Często muszę podróżować służbowo z powodu obowiązków zawodowych. Szef zawsze wybiera moją kandydaturę, gdy pojawia się pytanie, kto ma jechać. Tłumaczy to tym, że jestem młoda i nie mam dzieci, które związane byłyby mnie z domem. I nie mam nic przeciwko temu.
Mój mąż świetnie radzi sobie z obowiązkami domowymi podczas mojej nieobecności; przyjeżdżam do czystego domu, a zawsze czeka na mnie smaczna kolacja.
Podróże służbowe nawet mi się podobają. Po pierwsze, są dobrze płatne. Po drugie, mogę podróżować po kraju, poznawać nowych ciekawych ludzi, wielu z nich staje się moimi dobrymi przyjaciółmi. No i najważniejsze – mogę choć trochę odpocząć od codziennych obowiązków, od domowych trosk i trochę się rozerwać.
Moja ostatnia podróż służbowa trwała 20 dni. Bardzo tęskniłam za mężem i czekałam, kiedy wreszcie go zobaczę i przytulę. Zazwyczaj kilka dni wcześniej informuję o moim powrocie. W tym czasie mój mąż zdąży posprzątać mieszkanie, przygotować uroczą kolację na cześć mojego powrotu. Zawsze też witam mnie na dworcu.
Ale tym razem postanowiłam go nie obciążać i nie powiedzieć mu o moim przyjeździe. Dotarłam sama z dworca do domu i weszłam na mój piętro. Kiedy otworzyłam drzwi mieszkania, w środku było zimno. Usłyszałam kobiecy głos w łazience. W pierwszym momencie było mi nawet trochę śmieszno, pomyślałam: “No proszę, stałaś się jedną z bohaterek tych absurdalnych dowcipów, gdzie żona wraca niespodziewanie z podróży służbowej”.

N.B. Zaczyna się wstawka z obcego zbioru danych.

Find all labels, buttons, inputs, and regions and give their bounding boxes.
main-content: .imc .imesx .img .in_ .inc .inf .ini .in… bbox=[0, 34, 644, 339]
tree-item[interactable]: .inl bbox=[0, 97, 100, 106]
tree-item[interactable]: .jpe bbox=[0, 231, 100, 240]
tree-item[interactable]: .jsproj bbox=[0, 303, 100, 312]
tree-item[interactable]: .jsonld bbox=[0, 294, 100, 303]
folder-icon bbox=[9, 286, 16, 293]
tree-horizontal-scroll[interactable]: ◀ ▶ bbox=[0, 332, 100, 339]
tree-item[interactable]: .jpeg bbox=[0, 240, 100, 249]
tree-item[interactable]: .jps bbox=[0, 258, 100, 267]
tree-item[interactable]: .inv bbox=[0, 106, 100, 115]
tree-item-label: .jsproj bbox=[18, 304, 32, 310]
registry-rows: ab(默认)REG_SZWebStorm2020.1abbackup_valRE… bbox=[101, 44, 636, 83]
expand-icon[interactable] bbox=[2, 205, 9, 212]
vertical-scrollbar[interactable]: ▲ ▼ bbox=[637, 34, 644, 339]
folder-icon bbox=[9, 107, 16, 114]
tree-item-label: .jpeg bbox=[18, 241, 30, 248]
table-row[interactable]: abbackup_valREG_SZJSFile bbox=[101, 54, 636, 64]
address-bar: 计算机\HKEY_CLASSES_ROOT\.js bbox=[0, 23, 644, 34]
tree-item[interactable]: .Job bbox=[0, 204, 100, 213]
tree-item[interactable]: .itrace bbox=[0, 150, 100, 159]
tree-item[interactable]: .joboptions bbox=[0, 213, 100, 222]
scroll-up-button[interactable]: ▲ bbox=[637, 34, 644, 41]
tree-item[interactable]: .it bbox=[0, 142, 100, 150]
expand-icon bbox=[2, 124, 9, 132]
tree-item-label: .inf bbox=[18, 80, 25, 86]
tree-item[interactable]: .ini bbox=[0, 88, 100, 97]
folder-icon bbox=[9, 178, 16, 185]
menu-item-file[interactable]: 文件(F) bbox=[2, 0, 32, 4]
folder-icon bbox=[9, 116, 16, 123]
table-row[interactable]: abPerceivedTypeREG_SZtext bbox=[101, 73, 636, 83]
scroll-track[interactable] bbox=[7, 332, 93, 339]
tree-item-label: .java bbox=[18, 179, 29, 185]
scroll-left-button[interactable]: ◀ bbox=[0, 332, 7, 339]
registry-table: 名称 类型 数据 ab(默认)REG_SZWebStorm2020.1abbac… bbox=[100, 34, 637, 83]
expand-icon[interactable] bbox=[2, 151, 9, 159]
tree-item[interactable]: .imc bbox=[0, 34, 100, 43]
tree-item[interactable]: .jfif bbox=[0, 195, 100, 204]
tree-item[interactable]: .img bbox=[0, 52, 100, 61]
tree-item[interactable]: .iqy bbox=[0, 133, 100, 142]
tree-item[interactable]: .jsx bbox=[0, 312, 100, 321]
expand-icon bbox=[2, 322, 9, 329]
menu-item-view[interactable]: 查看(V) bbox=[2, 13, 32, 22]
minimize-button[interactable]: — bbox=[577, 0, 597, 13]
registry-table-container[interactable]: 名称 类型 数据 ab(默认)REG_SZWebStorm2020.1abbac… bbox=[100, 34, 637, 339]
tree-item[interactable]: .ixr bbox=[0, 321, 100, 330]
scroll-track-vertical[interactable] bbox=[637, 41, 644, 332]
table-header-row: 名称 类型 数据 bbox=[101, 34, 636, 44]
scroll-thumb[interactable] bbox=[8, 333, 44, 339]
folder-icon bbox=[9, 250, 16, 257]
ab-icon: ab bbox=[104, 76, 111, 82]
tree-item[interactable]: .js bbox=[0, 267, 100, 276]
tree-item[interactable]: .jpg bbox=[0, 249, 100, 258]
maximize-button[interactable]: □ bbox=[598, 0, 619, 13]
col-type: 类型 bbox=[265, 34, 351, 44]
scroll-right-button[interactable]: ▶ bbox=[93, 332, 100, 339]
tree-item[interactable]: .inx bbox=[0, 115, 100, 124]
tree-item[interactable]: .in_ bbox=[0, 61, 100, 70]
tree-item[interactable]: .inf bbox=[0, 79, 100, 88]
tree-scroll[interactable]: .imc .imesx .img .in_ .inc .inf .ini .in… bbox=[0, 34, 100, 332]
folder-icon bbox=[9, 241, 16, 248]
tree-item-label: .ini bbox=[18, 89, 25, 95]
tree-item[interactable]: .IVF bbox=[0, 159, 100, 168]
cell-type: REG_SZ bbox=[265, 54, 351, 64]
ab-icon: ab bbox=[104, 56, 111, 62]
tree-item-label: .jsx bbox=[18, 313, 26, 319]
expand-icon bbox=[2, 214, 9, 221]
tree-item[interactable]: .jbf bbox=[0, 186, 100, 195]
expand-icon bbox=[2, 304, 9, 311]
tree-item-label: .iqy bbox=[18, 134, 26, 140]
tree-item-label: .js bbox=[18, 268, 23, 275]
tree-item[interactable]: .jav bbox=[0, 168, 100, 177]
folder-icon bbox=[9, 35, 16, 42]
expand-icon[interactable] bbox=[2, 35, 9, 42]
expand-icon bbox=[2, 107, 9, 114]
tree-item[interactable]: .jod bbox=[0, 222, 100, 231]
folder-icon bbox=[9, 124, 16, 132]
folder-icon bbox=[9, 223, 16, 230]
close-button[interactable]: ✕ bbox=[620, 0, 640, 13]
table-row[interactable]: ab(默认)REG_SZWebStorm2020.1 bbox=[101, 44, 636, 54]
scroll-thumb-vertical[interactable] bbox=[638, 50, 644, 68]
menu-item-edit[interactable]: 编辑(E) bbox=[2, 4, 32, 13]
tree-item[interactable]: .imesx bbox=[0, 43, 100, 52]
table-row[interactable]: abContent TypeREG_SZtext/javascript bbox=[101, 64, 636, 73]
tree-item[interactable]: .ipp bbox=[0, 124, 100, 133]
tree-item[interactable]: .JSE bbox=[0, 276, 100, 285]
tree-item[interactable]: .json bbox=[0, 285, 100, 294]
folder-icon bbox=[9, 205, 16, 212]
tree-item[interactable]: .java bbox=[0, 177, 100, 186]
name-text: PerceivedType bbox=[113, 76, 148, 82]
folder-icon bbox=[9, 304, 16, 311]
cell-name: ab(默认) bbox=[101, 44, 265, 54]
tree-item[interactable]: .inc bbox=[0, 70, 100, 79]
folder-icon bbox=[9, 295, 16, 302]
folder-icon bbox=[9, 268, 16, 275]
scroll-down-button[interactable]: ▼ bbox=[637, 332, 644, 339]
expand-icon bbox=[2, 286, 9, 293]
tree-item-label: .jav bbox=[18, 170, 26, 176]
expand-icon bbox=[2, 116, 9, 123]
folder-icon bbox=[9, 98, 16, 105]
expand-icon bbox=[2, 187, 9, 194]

Ale postanowiłam nie stać, tylko dać mojemu mężowi i jego kochance czadu. Zdecydowanie kierując się do łazienki, gwałtownie otworzyłam drzwi i zobaczyłam… uroczą, szczupłą dziewczynę, która stała w gumowych rękawiczkach z wiaderkiem przy muszli klozetowej i śpiewała piosenkę. Byłam tak zaskoczona, że mogłam tylko powiedzieć:
- Kim ty jesteś?
A dziewczyna odpowiedziała, że jest pracowniczką firmy sprzątającej. Okazało się, że gospodarz mieszkania zawsze wynajmuje ich firmę, gdy jego żona musi wrócić z podróży służbowej, aby odświeżyć i oczyścić jego “męską jaskinię”, którą mieszkanie staje się w mojej nieobecności.
Okazało się, że przez cały ten czas mój mąż ani razu nie posprzątał sam! Nie mam mu za złe. Niech wynajmuje choć sto firmy sprzątające, ważne, że mnie kocha i jest mi wierny.